Reprinted from What’s New at Cornell? Press release from the University News Bureau
The human brain is hardwired to prefer the passive voice. A definite predilection for passive constructions has been found by a team of neuroscientists led by Elaine Bao Weiss and W. Strang-Ng, postdoctoral researchers at Cornell University’s Neurosyntax Imaging Laboratory.
“This was totally unexpected,” Bao Weiss said of the findings. “Generations of writers have been advised to prefer the active to the passive, but that’s not how the brain works.”
According to Bao Weiss, the research explains why writers have to be told over and over to prefer the active: their brains expect the passive and respond more quickly to it. Pointing to evidence from the scholarly literature, she observed, “Even experts like Strunk and White and George Orwell use the passive voice when telling writers to use the active.”

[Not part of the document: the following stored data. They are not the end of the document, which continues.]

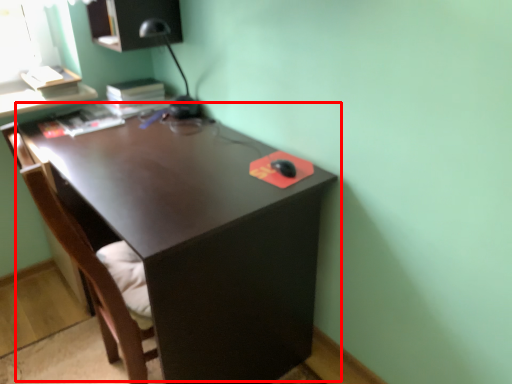 Question: From the image's perspective, where is desk (annotated by the red box) located in relation to swivel chair in the image?

Choices:
 (A) below
 (B) above

Answer: (B) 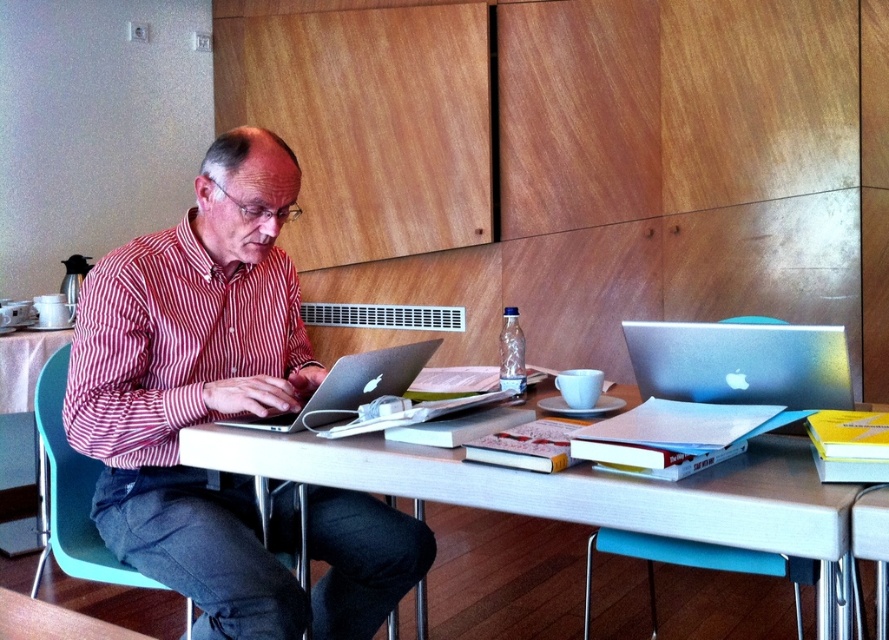 You are organizing a small event and need to place a rectangular centerpiece on the table. The centerpiece is as wide as the silver metallic laptop at center. Will it fit entirely on the white matte table at center without overhanging the edges?

The white matte table at center is wider than the silver metallic laptop at center, so the centerpiece, being the same width as the laptop, will fit entirely on the table without overhanging the edges.

You are helping organize a clothing store and notice two red striped shirts displayed on mannequins. The red striped shirt at center and the red striped shirt at left are both available. A customer asks which one is bigger. How do you respond?

The red striped shirt at center is wider than the red striped shirt at left, so the red striped shirt at center is the larger one.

Many a tame sentence of description or exposition can be made lively and emphatic by substituting a transitive in the active voice.
William Strunk, Elements of Style, 1919, p. 24.
[T]he passive voice is wherever possible used in preference to the active…
George Orwell, “Politics and the English Language,” 1946, p. 256.
In a series of double-blind experiments, Bao Weiss and Strang-Ng tied passive syntax to an area of the brain called the lectulus tuberosus, the passivity center. Researchers showed test subjects (n = 143) images ranging from simple dipolar object renditions to complex mulitvariate graphical (CMG) tokens. Subjects were chosen from students in introductory psychology courses, controlling for gender (M = 71; F = 72) and age (mean = 19.3 yrs). They were told they were being tested for associative creativity skills. Seated at computer terminals, subjects were asked to describe what was happening in pictures that appeared fleetingly on the screens (t = 0.5s), and their responses, recorded on webcams, were coded by research assistants who had been told the experiment was designed to test for lexical choices along a concrete-abstract axis. The coders were also asked to mark forms of the verbs to be and to get, as well as occurrences of prepositions. This was explained as a control for accuracy. Then a second team of analysts isolated those specific lexical items associated with passive syntax--the true data being sought--and ran a regression to determine passive validity.
A second group of research subjects (n = 133, M = 60; F = 73; median age 20.1 yrs) was shown blank cards and asked to write a sentence no longer than 15 words describing what would be on the cards if in fact the cards had pictures printed on them. Their written responses were similarly coded and analyzed. Subjects who produced passives did so more quickly than those producing actives (tpassive = 0.6ns; tactive = 0.87ns).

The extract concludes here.